Why manufacturing consent for war with Iran failed this time

Why manufacturing consent for war with Iran failed this time

On June 22, American warplanes crossed into Iranian airspace and dropped 14 massive bombs. The attack was not in response to a provocation; it came on the heels of illegal Israeli aggression that took the lives of 600 Iranians. This was a return to something familiar and well-practised: an empire bombing innocents across the orientalist abstraction called “the Middle East”. That night, US President Donald Trump, flanked by his vice president and two secretaries, told the world “Iran, the bully of the Middle East, must now make peace”.

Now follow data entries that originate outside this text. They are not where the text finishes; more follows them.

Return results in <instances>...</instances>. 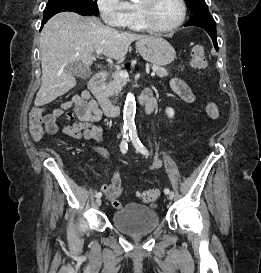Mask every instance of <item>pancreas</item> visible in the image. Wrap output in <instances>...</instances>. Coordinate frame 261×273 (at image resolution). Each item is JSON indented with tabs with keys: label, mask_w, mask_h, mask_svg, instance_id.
<instances>
[{
	"label": "pancreas",
	"mask_w": 261,
	"mask_h": 273,
	"mask_svg": "<svg viewBox=\"0 0 261 273\" xmlns=\"http://www.w3.org/2000/svg\"><path fill=\"white\" fill-rule=\"evenodd\" d=\"M152 70L159 77H166L169 75V71L157 65H153ZM127 81V79L120 77L118 72H115L112 74V79L108 83L104 84L103 90L107 96L113 97L114 95H118L121 92L123 87L127 84Z\"/></svg>",
	"instance_id": "obj_1"
}]
</instances>
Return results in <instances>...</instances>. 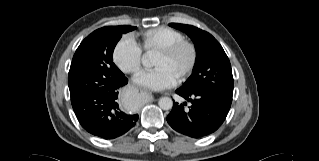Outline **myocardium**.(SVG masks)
I'll return each mask as SVG.
<instances>
[{
	"label": "myocardium",
	"mask_w": 319,
	"mask_h": 161,
	"mask_svg": "<svg viewBox=\"0 0 319 161\" xmlns=\"http://www.w3.org/2000/svg\"><path fill=\"white\" fill-rule=\"evenodd\" d=\"M183 48L189 50L190 56H189V61L187 65L185 66L183 71L179 74V76L176 78L177 80H183L184 78L189 76L191 72L193 71L198 59V52H197L196 45L190 40L180 39L175 42L164 45L163 47H161L159 50L155 52L157 55L161 57L168 58L173 56L174 54H176L179 50Z\"/></svg>",
	"instance_id": "1"
}]
</instances>
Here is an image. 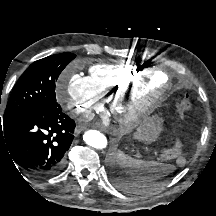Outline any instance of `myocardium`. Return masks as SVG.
<instances>
[{"label":"myocardium","mask_w":216,"mask_h":216,"mask_svg":"<svg viewBox=\"0 0 216 216\" xmlns=\"http://www.w3.org/2000/svg\"><path fill=\"white\" fill-rule=\"evenodd\" d=\"M157 74H163L166 81L158 90H152L151 85ZM170 87L171 80L166 72L149 70L112 98L111 110L124 128L131 129L151 112Z\"/></svg>","instance_id":"1"}]
</instances>
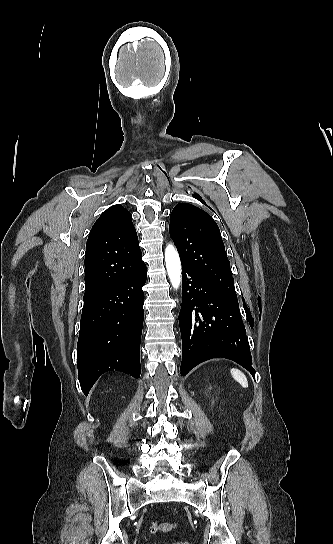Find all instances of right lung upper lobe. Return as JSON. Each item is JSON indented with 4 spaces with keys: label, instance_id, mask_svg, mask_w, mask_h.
Wrapping results in <instances>:
<instances>
[{
    "label": "right lung upper lobe",
    "instance_id": "right-lung-upper-lobe-1",
    "mask_svg": "<svg viewBox=\"0 0 333 544\" xmlns=\"http://www.w3.org/2000/svg\"><path fill=\"white\" fill-rule=\"evenodd\" d=\"M130 212L117 204L97 219L85 253L84 300L98 296L144 264Z\"/></svg>",
    "mask_w": 333,
    "mask_h": 544
}]
</instances>
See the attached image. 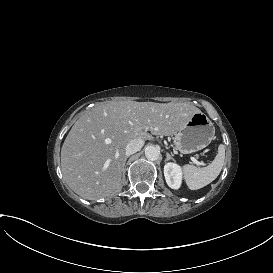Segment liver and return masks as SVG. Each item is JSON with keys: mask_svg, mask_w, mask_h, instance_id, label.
Segmentation results:
<instances>
[{"mask_svg": "<svg viewBox=\"0 0 273 273\" xmlns=\"http://www.w3.org/2000/svg\"><path fill=\"white\" fill-rule=\"evenodd\" d=\"M201 113L187 103L119 101L95 105L73 125L61 149V170L68 186L88 200L120 188L126 146L133 139L173 135Z\"/></svg>", "mask_w": 273, "mask_h": 273, "instance_id": "obj_1", "label": "liver"}]
</instances>
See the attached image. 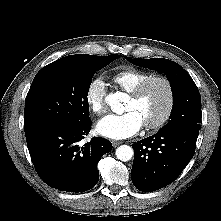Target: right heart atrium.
<instances>
[{"mask_svg": "<svg viewBox=\"0 0 221 221\" xmlns=\"http://www.w3.org/2000/svg\"><path fill=\"white\" fill-rule=\"evenodd\" d=\"M106 87L100 78L91 80L85 91V102L89 109L96 115H102L106 111Z\"/></svg>", "mask_w": 221, "mask_h": 221, "instance_id": "obj_1", "label": "right heart atrium"}]
</instances>
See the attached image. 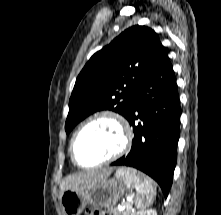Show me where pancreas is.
<instances>
[{
    "label": "pancreas",
    "mask_w": 221,
    "mask_h": 215,
    "mask_svg": "<svg viewBox=\"0 0 221 215\" xmlns=\"http://www.w3.org/2000/svg\"><path fill=\"white\" fill-rule=\"evenodd\" d=\"M112 215H135L134 212L131 210V206L127 204V208L123 211L116 210L114 208L109 209Z\"/></svg>",
    "instance_id": "pancreas-1"
}]
</instances>
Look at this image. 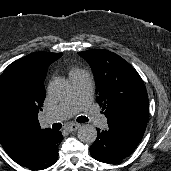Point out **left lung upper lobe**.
Listing matches in <instances>:
<instances>
[{
  "label": "left lung upper lobe",
  "instance_id": "obj_1",
  "mask_svg": "<svg viewBox=\"0 0 171 171\" xmlns=\"http://www.w3.org/2000/svg\"><path fill=\"white\" fill-rule=\"evenodd\" d=\"M78 54L93 71L96 100L108 119V126L141 141L147 126L149 101L140 75L113 52L94 49Z\"/></svg>",
  "mask_w": 171,
  "mask_h": 171
}]
</instances>
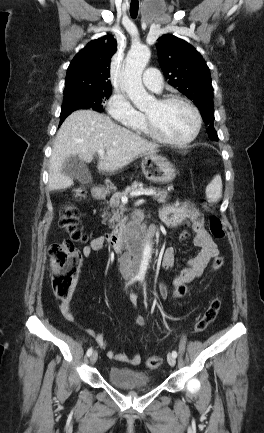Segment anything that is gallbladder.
Instances as JSON below:
<instances>
[{
	"mask_svg": "<svg viewBox=\"0 0 264 433\" xmlns=\"http://www.w3.org/2000/svg\"><path fill=\"white\" fill-rule=\"evenodd\" d=\"M62 173L71 179L78 180L82 184H89L92 181L88 168L77 155L70 156L64 161Z\"/></svg>",
	"mask_w": 264,
	"mask_h": 433,
	"instance_id": "1",
	"label": "gallbladder"
}]
</instances>
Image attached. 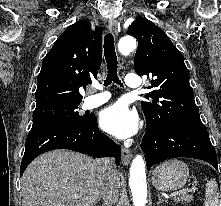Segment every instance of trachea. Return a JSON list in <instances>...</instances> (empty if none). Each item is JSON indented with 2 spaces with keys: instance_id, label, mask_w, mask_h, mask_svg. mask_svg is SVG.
<instances>
[{
  "instance_id": "1",
  "label": "trachea",
  "mask_w": 221,
  "mask_h": 206,
  "mask_svg": "<svg viewBox=\"0 0 221 206\" xmlns=\"http://www.w3.org/2000/svg\"><path fill=\"white\" fill-rule=\"evenodd\" d=\"M104 56L107 63V77L104 85L108 86L114 82L122 86L117 74L118 61L115 52L114 37L111 33L106 34L104 37Z\"/></svg>"
}]
</instances>
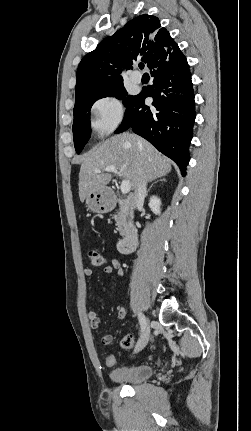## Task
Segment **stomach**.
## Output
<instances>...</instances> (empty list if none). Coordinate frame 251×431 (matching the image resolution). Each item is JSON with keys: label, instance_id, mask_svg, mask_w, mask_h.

There is something chilling about how bombs are baptised with the language of diplomacy and how destruction is dressed in the garments of stability. To call that peace is not merely a misnomer; it is a criminal distortion. But what is peace in this world, if not submission to the West? And what is diplomacy, if not the insistence that the attacked plead with their attackers?

 

In the 12 days that Israel’s illegal assault on Iran lasted, images of Iranian children pulled from the wreckage remained absent from the front pages of Western media. In their place were lengthy features about Israelis hiding in fortified bunkers. Western media, fluent in the language of erasure, broadcasts only the victimhood that serves the war narrative.

And that is not just in its coverage of Iran. For 20 months now, the people of Gaza have been starved and incinerated. By the official count, more than 55,000 lives have been taken; realistic estimates put the number at hundreds of thousands. Every hospital in Gaza has been bombed. Most schools have been attacked and destroyed.